Guantánamo Detainees Enjoy Historic Protections, Administration Says

By LINDA GREENHOUSE
 
WASHINGTON, Oct. 10 — The Bush administration, preparing for the next Supreme Court argument on the rights of the hundreds of detainees at Guantánamo Bay, asserts in a new brief that they “enjoy more procedural protections than any other captured enemy combatants in the history of warfare.”

The brief, filed late Tuesday, argues that a 2006 law that stripped the federal courts of jurisdiction to hear habeas corpus petitions from Guantánamo detainees did not violate the Constitution because foreign enemy combatants had no right to habeas corpus in the first place.

The new case, Boumediene v. Bush, No. 06-1195, tests the adequacy of the alternate legal system that the administration created to handle the detainees after the Supreme Court ruled unexpectedly in 2004 that federal court jurisdiction did extend to Guantánamo, the Navy base that sits on land the United States has leased from Cuba since 1903.

The administration argues that the 2004 decision, Rasul v. Bush, is no longer relevant because its jurisdictional ruling was a matter of statutory interpretation and Congress has subsequently amended the habeas corpus statute to remove jurisdiction. The Rasul decision did not recognize any constitutional rights, the 74-page brief asserts.

The administration’s brief, signed by Solicitor General Paul D. Clement, responds to briefs filed in late August on behalf of the two groups of detainees who are seeking a full judicial review of their designation as enemy combatants. Lawyers for the detainees will have a chance to respond before the case is argued in early December.

The case does not include a challenge to the military commissions that the administration plans to use to try several dozen detainees for war crimes. A test of those commissions is proceeding on a slower track before the federal appeals court here. Last week, the justices declined to hear a military commissions case this term.
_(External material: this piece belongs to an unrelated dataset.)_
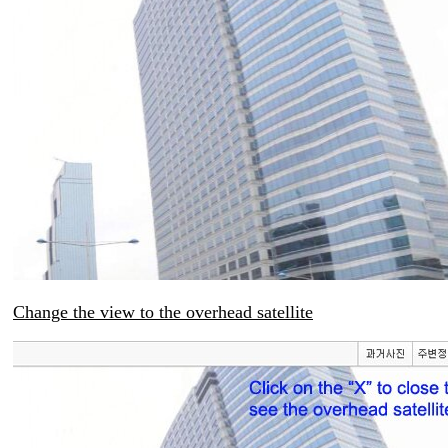
Change the view to the overhead satellite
The administration’s arguments in the Boumediene case mirror those it made successfully before the United States Court of Appeals for the District of Columbia Circuit. That court ruled in February that habeas corpus petitions filed by the two groups of detainees must be dismissed for lack of jurisdiction. The Supreme Court announced on the final day of its last term in June that it would review that decision, a highly unusual about-face two months after having turned down the detainees’ appeal.

If the Supreme Court agrees with the appeals court that the detainees have no underlying right to habeas corpus, that will be the end of the case. The detainees would then return to the appeals court to contest their designation as enemy combatants. That designation was previously affirmed in individual hearings known as Combatant Status Review Tribunals.
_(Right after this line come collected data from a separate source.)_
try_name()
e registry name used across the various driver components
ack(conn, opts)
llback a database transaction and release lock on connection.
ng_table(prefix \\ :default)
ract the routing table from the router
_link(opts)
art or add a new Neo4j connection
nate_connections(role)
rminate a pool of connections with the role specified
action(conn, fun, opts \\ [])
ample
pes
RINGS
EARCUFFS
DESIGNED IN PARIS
Under two recent statutes, the Detainee Treatment Act of 2005 and the Military Commissions Act of 2006, the District of Columbia Circuit is to hear these cases under special rules that make its review considerably more limited than in a typical case. The parameters of that review are being thrashed out in a separate appeals court case, Bismullah v. Gates.

If the Supreme Court rejects the appeals court’s analysis and rules that Guantánamo detainees have an underlying right to habeas corpus, the precise nature of the review tribunals and the appeals process could become important. The question will be whether the stripping of federal court jurisdiction amounted to an unconstitutional “suspension” of habeas corpus.

The Supreme Court has ruled that habeas corpus can be eliminated if an adequate alternative process is provided. The detainees’ lawyers argue that the alternative process is severely deficient.

The administration argues in its new brief that it is both “adequate and effective.”